World Telecommunication Day 1999

IHT October 13, 1999


Satellites Foster Spread of Digital Broadcasting


The expansion of wireless telephone communications in the Middle East and North Africa is being accompanied by a proliferation of new television and radio channels beamed to the region via satellite. Viewers are welcoming the wider choice of international news and information, just as they are lining up to take advantage of the state-of-the-art mobile connections that a host of new private companies are now providing.

Arianespace, based in Evry, near Paris, launched Arabsat 3A in February 1999, the fifth satellite it has sent into space for the Arab League organization. The latest version, which was manufactured by the Toulouse-based Alcatel Space, weighed 6,000 pounds (2,727 kilograms) and carried 20 KU-band transponders as well as others for telephony, fax and data.
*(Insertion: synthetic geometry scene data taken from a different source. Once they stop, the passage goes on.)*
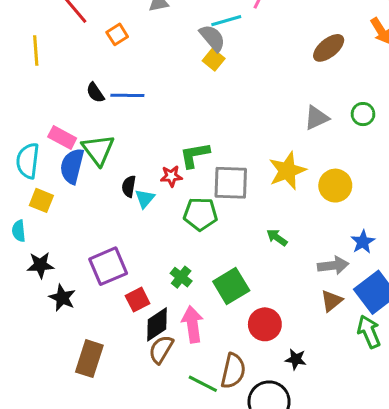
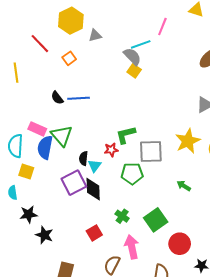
purple square: (108, 266) -> (74, 183), moved
black diamond: (157, 324) -> (93, 189), moved, turned -55

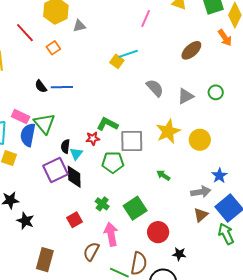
cyan line: (141, 44) -> (128, 54), moved
gray semicircle: (132, 56) -> (155, 88), moved
green L-shape: (126, 135) -> (107, 124), turned 40

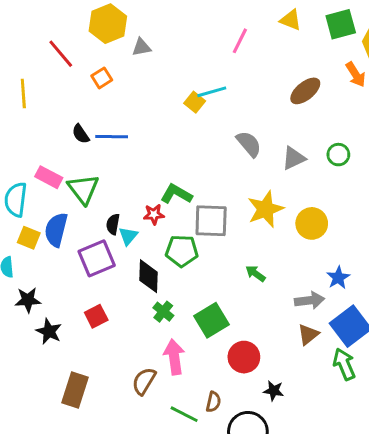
blue semicircle: (28, 135) -> (56, 230), moved
black diamond: (74, 177) -> (149, 276), moved
red square: (75, 220) -> (96, 316), moved
brown semicircle: (139, 263) -> (213, 402), size x0.6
The satellite will allow direct-to-home broadcast transmissions across a wide footpath stretching from Europe and North Africa to Saudi Arabia and the Gulf states.

In April 1998, Arianespace placed Nilesat 101 into orbit for the Egyptian Television and Broadcasting Union (ETBU). Equipped with 12 KU-band transponders, it will provide up to 100 digital television channels, also for direct-to-home delivery. The French company is now planning to launch a second satellite, Nilesat 102, for the ETBU in the middle of next year.
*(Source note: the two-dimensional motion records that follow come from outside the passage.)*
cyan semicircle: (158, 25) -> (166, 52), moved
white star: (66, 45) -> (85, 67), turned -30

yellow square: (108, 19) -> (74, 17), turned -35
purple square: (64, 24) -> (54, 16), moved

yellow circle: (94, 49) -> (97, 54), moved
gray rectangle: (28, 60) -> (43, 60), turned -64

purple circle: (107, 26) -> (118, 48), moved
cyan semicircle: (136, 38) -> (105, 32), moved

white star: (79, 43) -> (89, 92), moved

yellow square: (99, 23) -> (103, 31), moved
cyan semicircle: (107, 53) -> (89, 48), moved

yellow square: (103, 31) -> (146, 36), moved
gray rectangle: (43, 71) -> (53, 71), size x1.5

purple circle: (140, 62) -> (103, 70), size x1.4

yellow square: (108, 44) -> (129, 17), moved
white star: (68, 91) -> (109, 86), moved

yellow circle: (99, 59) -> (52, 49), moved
Throughout the Middle East and North Africa, viewers previously accustomed to anodyne terrestrial broadcasts from state-owned companies are installing satellite dishes to take up the new channels, both free and subscription-based, because of their more open broadcasting policies. Aside from the Egyptian and Arabsat offerings, satellite transmissions are carried by the Rome-based Orbit Communications, the Jeddah-based Arab Radio and Television (ART) and the London-based Middle East Broadcasting Center (MBC). Two Lebanese stations - LBC and Future - also beam transmissions to the Gulf and Levantine area via satellite, as does Al-Jazeera in Qatar and Emirates Dubai Television (EDTV) in the United Arab Emirates.
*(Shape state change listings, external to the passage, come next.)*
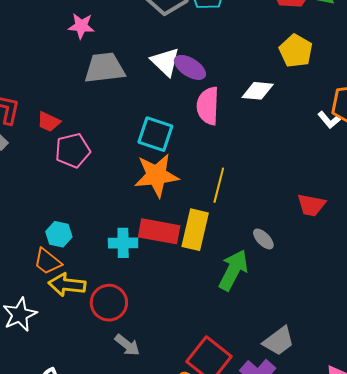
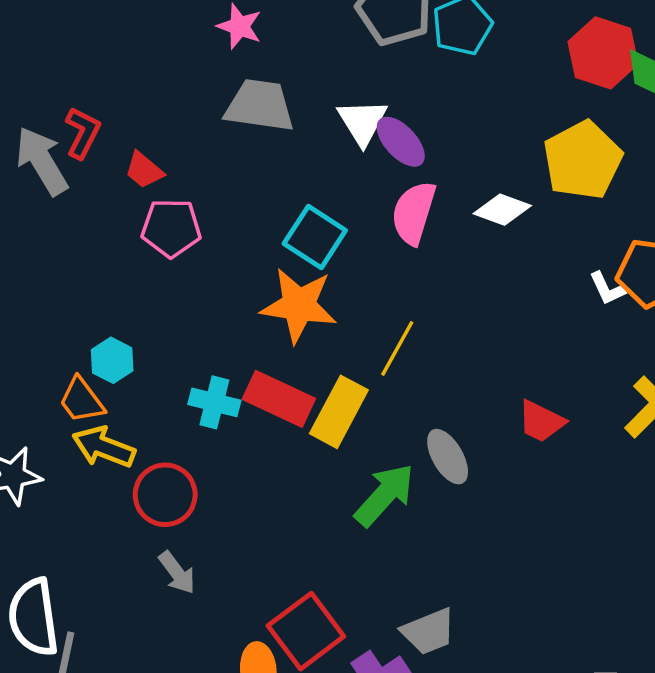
yellow pentagon: (296, 51) -> (583, 160), size x1.4
gray ellipse: (263, 239) -> (448, 457), size x1.4

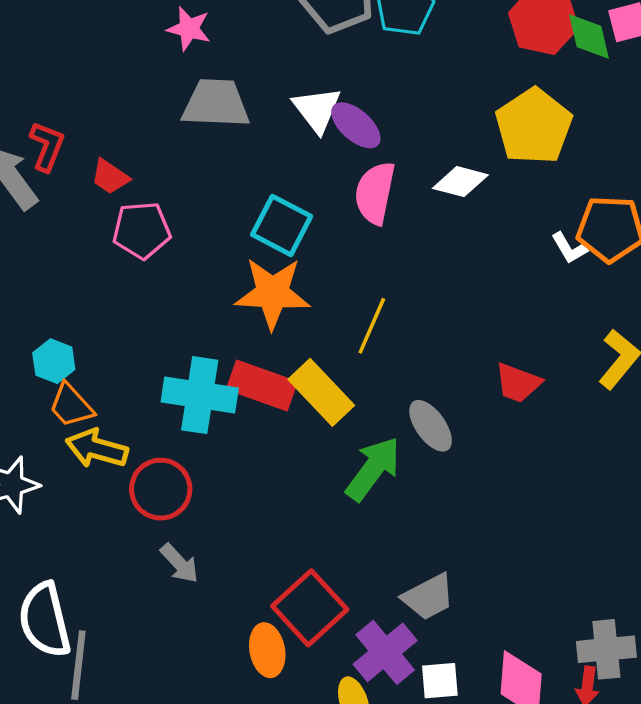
cyan hexagon: (112, 360) -> (54, 361), moved
cyan cross: (214, 402) -> (200, 395), size x1.5
yellow rectangle: (339, 412) -> (321, 392), turned -66

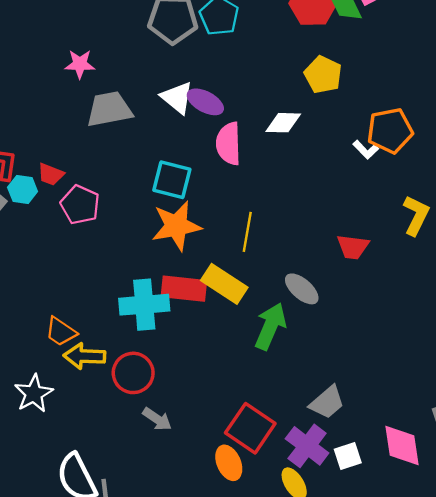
yellow pentagon: (534, 126) -> (323, 75), size x0.7
pink pentagon: (142, 230) -> (80, 205), turned -30
cyan hexagon: (54, 361) -> (23, 189), moved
On the ground, news teams and outside broadcast services in the region are heralding new advances in both equipment and transmission services that will make their job easier. London-based Inmarsat has unveiled a new mobile ISDN service in association with Livewire Digital, a leading company in news-gathering technology. The portable Inmarsat satellite terminal weighs just nine pounds, while Livewire's package, set in a Sony VAIO PC, incorporates DV video technology for nonlinear editing and MPEG encoding. Together, they allow journalists in the field to transmit still or video pictures using equipment that fits into a shoulder bag.